Return each entry word for word. Leave the images out.

PROVIDED MATERIAL below:

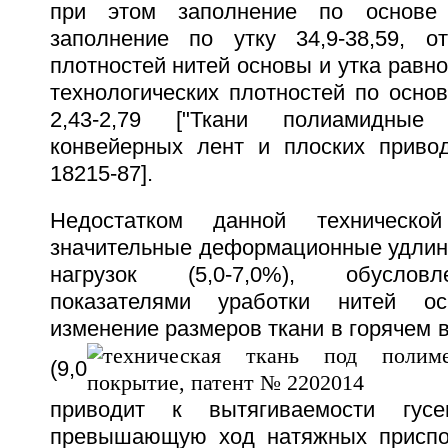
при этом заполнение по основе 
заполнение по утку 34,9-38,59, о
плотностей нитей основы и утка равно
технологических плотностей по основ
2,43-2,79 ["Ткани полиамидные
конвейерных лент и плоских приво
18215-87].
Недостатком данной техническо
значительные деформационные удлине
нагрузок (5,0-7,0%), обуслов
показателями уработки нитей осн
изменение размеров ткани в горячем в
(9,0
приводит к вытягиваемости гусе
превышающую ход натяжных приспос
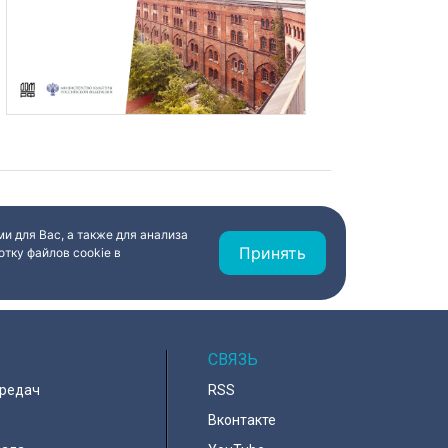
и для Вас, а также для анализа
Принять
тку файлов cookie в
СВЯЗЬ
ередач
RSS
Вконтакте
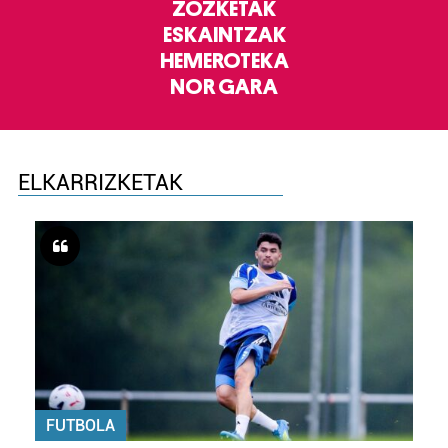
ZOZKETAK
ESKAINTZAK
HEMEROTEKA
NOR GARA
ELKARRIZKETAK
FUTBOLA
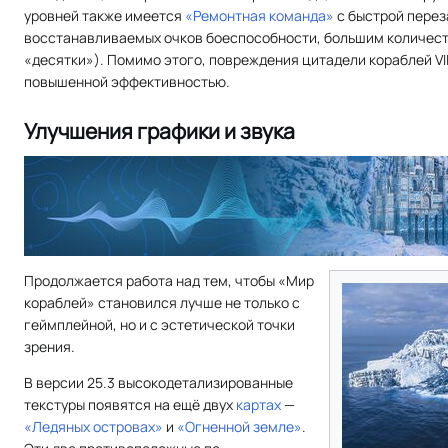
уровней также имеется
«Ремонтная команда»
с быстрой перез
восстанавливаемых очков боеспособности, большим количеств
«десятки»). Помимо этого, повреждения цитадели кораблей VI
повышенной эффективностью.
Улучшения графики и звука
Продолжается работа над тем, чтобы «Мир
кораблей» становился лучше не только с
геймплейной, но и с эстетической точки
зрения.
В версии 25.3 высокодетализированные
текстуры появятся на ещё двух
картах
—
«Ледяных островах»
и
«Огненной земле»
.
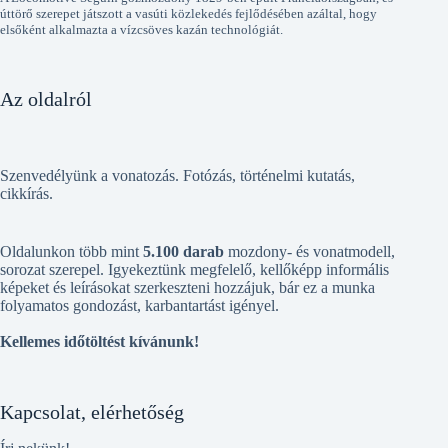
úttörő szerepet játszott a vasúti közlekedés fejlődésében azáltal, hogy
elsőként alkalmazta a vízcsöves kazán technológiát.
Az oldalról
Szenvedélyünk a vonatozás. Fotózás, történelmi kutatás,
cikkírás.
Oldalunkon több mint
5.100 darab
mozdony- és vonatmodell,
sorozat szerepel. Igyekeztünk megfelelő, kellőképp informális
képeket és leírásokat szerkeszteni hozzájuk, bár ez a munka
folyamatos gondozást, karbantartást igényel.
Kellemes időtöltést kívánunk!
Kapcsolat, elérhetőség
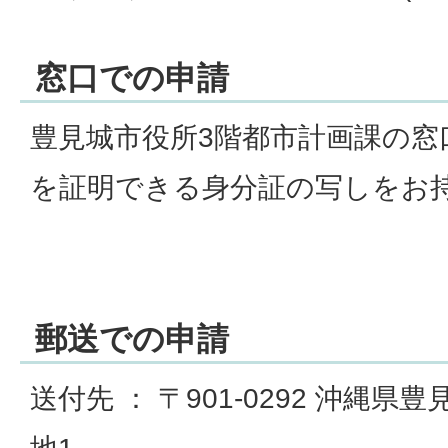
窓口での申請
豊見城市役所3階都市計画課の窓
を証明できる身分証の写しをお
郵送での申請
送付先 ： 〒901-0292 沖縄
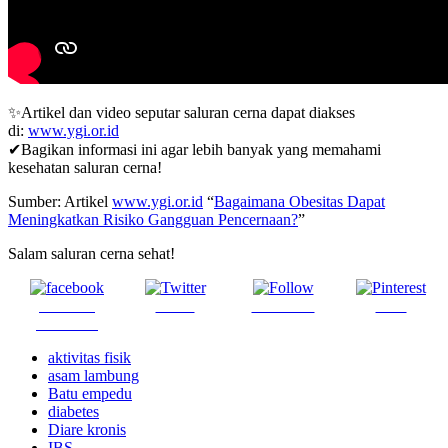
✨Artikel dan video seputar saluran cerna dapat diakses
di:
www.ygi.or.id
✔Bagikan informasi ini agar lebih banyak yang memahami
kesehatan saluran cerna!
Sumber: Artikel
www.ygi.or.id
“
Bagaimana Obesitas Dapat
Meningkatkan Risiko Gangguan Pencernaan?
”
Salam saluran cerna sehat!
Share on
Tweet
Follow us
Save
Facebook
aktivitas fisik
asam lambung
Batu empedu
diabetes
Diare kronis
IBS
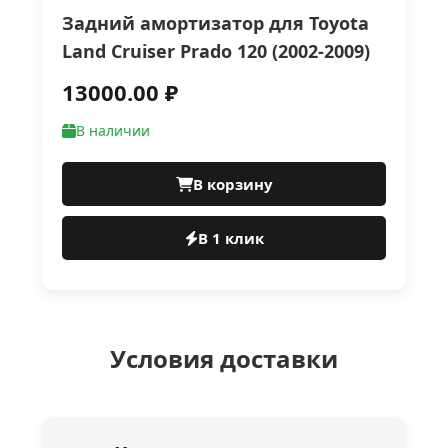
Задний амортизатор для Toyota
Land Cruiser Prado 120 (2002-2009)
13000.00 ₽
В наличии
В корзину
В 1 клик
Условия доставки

End of PROVIDED MATERIAL.

• [TASK ANSWER]:
при этом заполнение по основе 
заполнение по утку 34,9-38,59, о
плотностей нитей основы и утка равно
технологических плотностей по основ
2,43-2,79 ["Ткани полиамидные
конвейерных лент и плоских приво
18215-87].
Недостатком данной техническо
значительные деформационные удлине
нагрузок (5,0-7,0%), обуслов
показателями уработки нитей осн
изменение размеров ткани в горячем в
(9,0
приводит к вытягиваемости гусе
превышающую ход натяжных приспос
и для Вас, а также для анализа
Принять
тку файлов cookie в
СВЯЗЬ
ередач
RSS
Вконтакте
ZOZKETAK
ESKAINTZAK
HEMEROTEKA
NOR GARA
ELKARRIZKETAK
FUTBOLA
уровней также имеется
«Ремонтная команда»
с быстрой перез
восстанавливаемых очков боеспособности, большим количеств
«десятки»). Помимо этого, повреждения цитадели кораблей VI
повышенной эффективностью.
Улучшения графики и звука
Продолжается работа над тем, чтобы «Мир
кораблей» становился лучше не только с
геймплейной, но и с эстетической точки
зрения.
В версии 25.3 высокодетализированные
текстуры появятся на ещё двух
картах
—
«Ледяных островах»
и
«Огненной земле»
.
úttörő szerepet játszott a vasúti közlekedés fejlődésében azáltal, hogy
elsőként alkalmazta a vízcsöves kazán technológiát.
Az oldalról
Szenvedélyünk a vonatozás. Fotózás, történelmi kutatás,
cikkírás.
Oldalunkon több mint
5.100 darab
mozdony- és vonatmodell,
sorozat szerepel. Igyekeztünk megfelelő, kellőképp informális
képeket és leírásokat szerkeszteni hozzájuk, bár ez a munka
folyamatos gondozást, karbantartást igényel.
Kellemes időtöltést kívánunk!
Kapcsolat, elérhetőség
窓口での申請
豊見城市役所3階都市計画課の窓
を証明できる身分証の写しをお
郵送での申請
送付先 ： 〒901-0292 沖縄
✨Artikel dan video seputar saluran cerna dapat diakses
di:
www.ygi.or.id
✔Bagikan informasi ini agar lebih banyak yang memahami
kesehatan saluran cerna!
Sumber: Artikel
www.ygi.or.id
“
Bagaimana Obesitas Dapat
Meningkatkan Risiko Gangguan Pencernaan?
”
Salam saluran cerna sehat!
Share on
Tweet
Follow us
Save
Facebook
aktivitas fisik
asam lambung
Batu empedu
diabetes
Diare kronis
IBS
Задний амортизатор для Toyota
Land Cruiser Prado 120 (2002-2009)
13000.00 ₽
В наличии
В корзину
В 1 клик
Условия доставки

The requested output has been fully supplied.